“The trip itself hasn’t changed. There are no promises in the contract about what your view on the bus ride in will be. But I imagine that OLE will be willing to work with you after Quarantine, training, and transportation fees have been subtracted from your total. I can’t say an amount with any surety, but my guess would be at least half.”
Edie, sneaking a sidelong look at Jesse, felt a surge of hope. He had removed his clutching hand from her forearm only to lock on to his own knee, and his complexion was grayish, as if he might be sick. They had been arguing already, which did not bode well for their ability to make it happily through three stressful, difficult weeks. OLE was already changing the terms on them, in a way that might not yet add up to much but could later, if the company was this willing to withhold information and play fast and loose with what they had implicitly, if not explicitly, promised. All signs pointed to leaving, and she remembered what Andy had told her that day in the weight room: You take off and let that dipshit have his little adventure, and maybe you’ll even still be together on the other side of this. If you go, I guarantee you won’t be.
She leaned over and whispered into Jesse’s ear, “Hey. Let’s just leave. OK? I don’t feel good about this.”
His eyebrows drew down in affront, but she could tell that she was saying what a part of him was yearning to hear. The trick would be to make him feel like he was quitting for her—acting out of a gentlemanly regard for her delicate feminine sensibility—and not out of his own fears. Frame it so he’d have a story to tell later on: You should have seen this mountain of garbage . . . Not what they told us to expect . . . Edie was a mess . . . I didn’t know if she’d be able to handle it.
“I’m really scared,” she said, and she was, but she hated herself a little. The calculated warble in her voice.
“Well, I don’t know. Maybe. It’s a lot of money to lose.”

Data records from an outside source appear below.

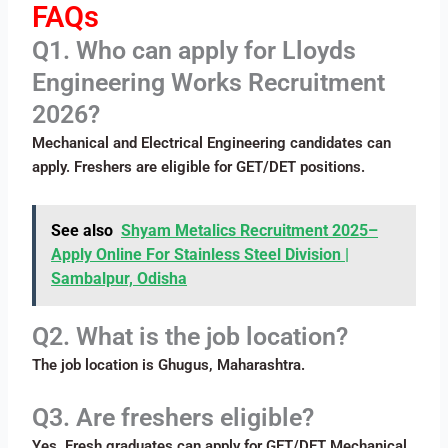
FAQs
Q1. Who can apply for Lloyds
Engineering Works Recruitment
2026?
Mechanical and Electrical Engineering candidates can
apply. Freshers are eligible for GET/DET positions.
See also
Shyam Metalics Recruitment 2025–
Apply Online For Stainless Steel Division |
Sambalpur, Odisha
Q2. What is the job location?
The job location is Ghugus, Maharashtra.
Q3. Are freshers eligible?
Yes. Fresh graduates can apply for GET/DET Mechanical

“We’re on a bus full of lawyers,” she said. “They wouldn’t dare not refund you most of it, maybe all of it. And you,” she added in a burst of inspiration, “have maybe the biggest profile of all of these people. If you threatened to publish something to your feed about how they treated us, what we saw out here . . .”
“It would be a big story.” He was nodding.

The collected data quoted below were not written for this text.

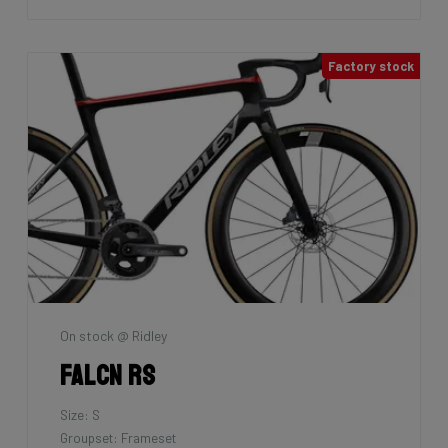
Factory stock
On stock @ Ridley
Falcn RS
Size: S
Groupset: Frameset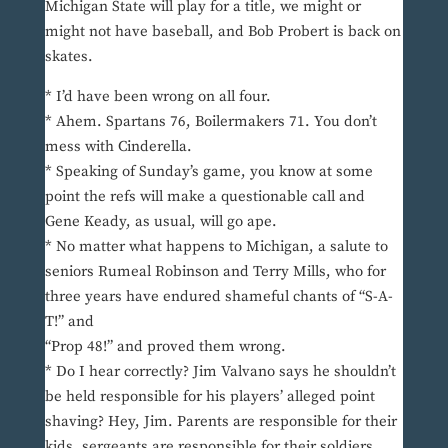
Michigan State will play for a title, we might or
might not have baseball, and Bob Probert is back on
skates.
* I’d have been wrong on all four.
* Ahem. Spartans 76, Boilermakers 71. You don’t
mess with Cinderella.
* Speaking of Sunday’s game, you know at some
point the refs will make a questionable call and
Gene Keady, as usual, will go ape.
* No matter what happens to Michigan, a salute to
seniors Rumeal Robinson and Terry Mills, who for
three years have endured shameful chants of “S-A-
T!” and
“Prop 48!” and proved them wrong.
* Do I hear correctly? Jim Valvano says he shouldn’t
be held responsible for his players’ alleged point
shaving? Hey, Jim. Parents are responsible for their
kids, sergeants are responsible for their soldiers,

“Let’s just go,” she pleaded. “OK?”
“Well,” Jesse said. “If you’re—”
That was when Wes Feingold called out loudly, “I’m still in.”
“And your buddy?” Andy asked.
“Still in,” said Marta.
Jesse’s face contorted. He was almost ugly. Edie remembered his derision when Wes Feingold had run out of the gymnasium to throw up that first day, his subsequent dismissal of Pocketz. His mean song, she understood now, was a punishment for what Jesse perceived as Wes’s two greatest insults: his power and influence on the one hand, power and influence that exceeded his own; and Wes’s weakness on the other.
“Jesse,” she warned, but his hand had already shot up, and he said, before Andy could even call on him, “We’re going. Edie and I are going.”
Andy looked at her. “Edie,” he said. There was a pleading in his eyes. “Is that true?”
It had been easy these last ten months for her to deny, to herself and anyone else who insinuated it, that she was a groupie, that she had gone after Jesse Haggard, and stayed with him, because he was a well-known pop singer. She knew the truth of what they’d been through together, the ways he had supported her when another guy would have gone running. She knew something about his secret, kind heart, his vulnerability and longing to be loved. His fame, to her, was his greatest liability as a partner.
But even as she nodded her assent to Andy now, agreeing to see this through, she wondered. She had believed it love, but could it be love if Jesse was willing to disregard her own desires so completely?
She didn’t know.
But if she insisted now on going back, and either left Jesse to find another buddy or put him in a position that made it impossible to stay—either way, essentially initiating a breakup—what did she have to go home to? She had quit her job. She had broken her lease to live with Jesse. Worst of all—and God, how she hated to admit this to herself—she had gotten used to the lifestyle. She had gotten used to not pouring drinks and fending off the advances of drunken, middle-aged men, and she had gotten used to not having to count every credit she spent in the last week of the month, and she had gotten used to good wine, fresh fish, VIP access, chocolate, honey for her tea, the safety of living on a street where break-ins weren’t reported several times a week. She had come to depend on the variety and novelty of Jesse’s lifestyle; it dulled the ache of her loneliness, let her forget, sometimes for hours on end, that both her father and her mother were now lost to her forever. None of these things had gotten her into bed with Jesse, but she found now that they made it hard for her to leave it—at least without some kind of plan in place.
And she did love him, she thought.
“Are you sure?” Andy asked. “I’m going to need you to say yes out loud if that’s really your decision. And it is your decision—not anyone else’s.” He looked around. “That goes for everyone on this bus.”
“Yes,” Edie said. Jesse was trying to smile at her, but she refused to meet his gaze. “It’s my decision.”
—
In the end, they all decided to keep going.